Reproduce the listing in full, pictures excluded.

Source material Block Start

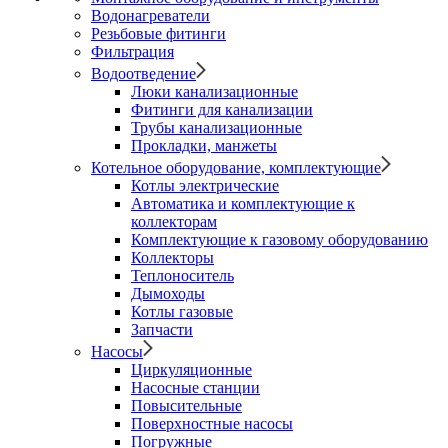
Водонагреватели
Резьбовые фитинги
Фильтрация
Водоотведение
Люки канализационные
Фитинги для канализации
Трубы канализационные
Прокладки, манжеты
Котельное оборудование, комплектующие
Котлы электрические
Автоматика и комплектующие к
коллекторам
Комплектующие к газовому оборудованию
Коллекторы
Теплоноситель
Дымоходы
Котлы газовые
Запчасти
Насосы
Циркуляционные
Насосные станции
Повысительные
Поверхностные насосы
Погружные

Source material Block End

#### [Task response]
Водонагреватели
Резьбовые фитинги
Фильтрация
Водоотведение
Люки канализационные
Фитинги для канализации
Трубы канализационные
Прокладки, манжеты
Котельное оборудование, комплектующие
Котлы электрические
Автоматика и комплектующие к
коллекторам
Комплектующие к газовому оборудованию
Коллекторы
Теплоноситель
Дымоходы
Котлы газовые
Запчасти
Насосы
Циркуляционные
Насосные станции
Повысительные
Поверхностные насосы
Погружные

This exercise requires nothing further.